▶ _What this task involves_:
Here the job is to transcribe the data verbatim while leaving each picture out.

[Dataset entries]
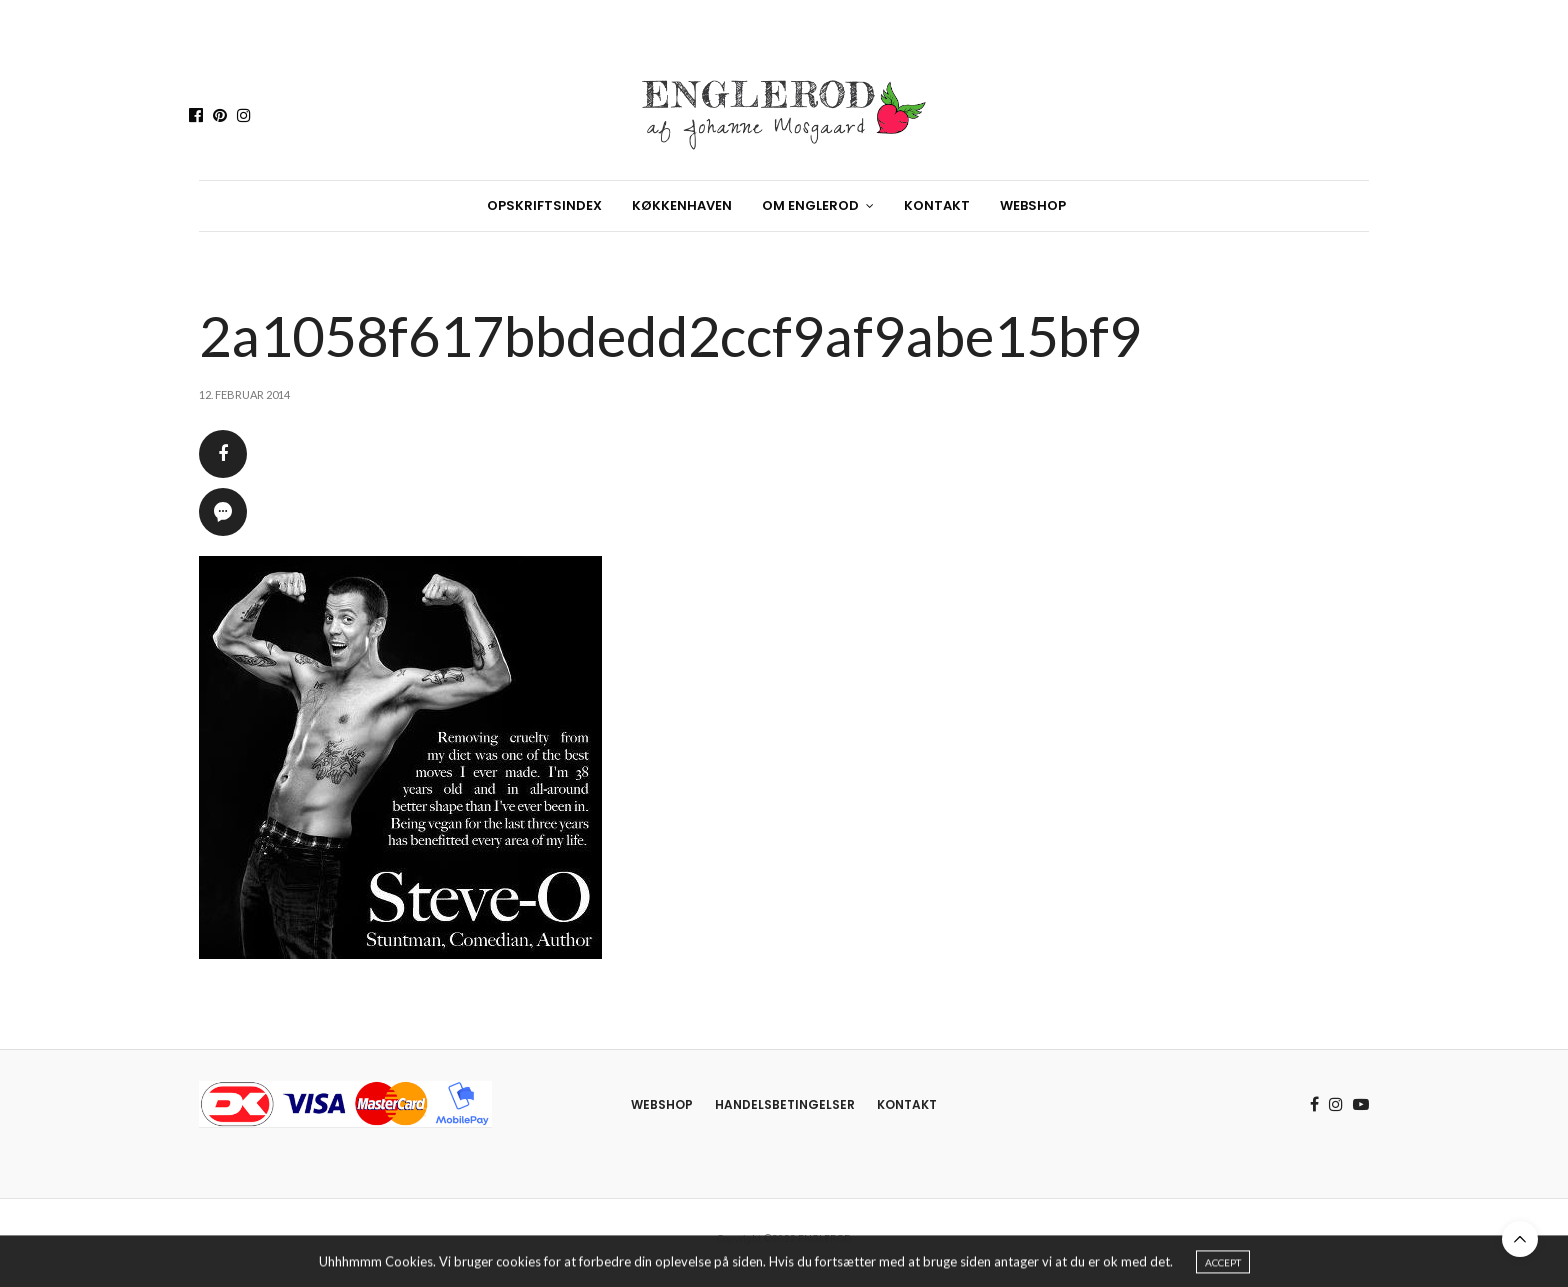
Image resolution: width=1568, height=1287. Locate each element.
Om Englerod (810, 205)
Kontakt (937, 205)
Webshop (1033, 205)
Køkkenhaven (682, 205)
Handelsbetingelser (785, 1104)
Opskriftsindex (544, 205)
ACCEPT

▶ _Solution for this problem_:
Image resolution: width=1568, height=1287. Locate each element.
Om Englerod (810, 205)
Kontakt (937, 205)
Webshop (1033, 205)
Køkkenhaven (682, 205)
Handelsbetingelser (785, 1104)
Opskriftsindex (544, 205)
ACCEPT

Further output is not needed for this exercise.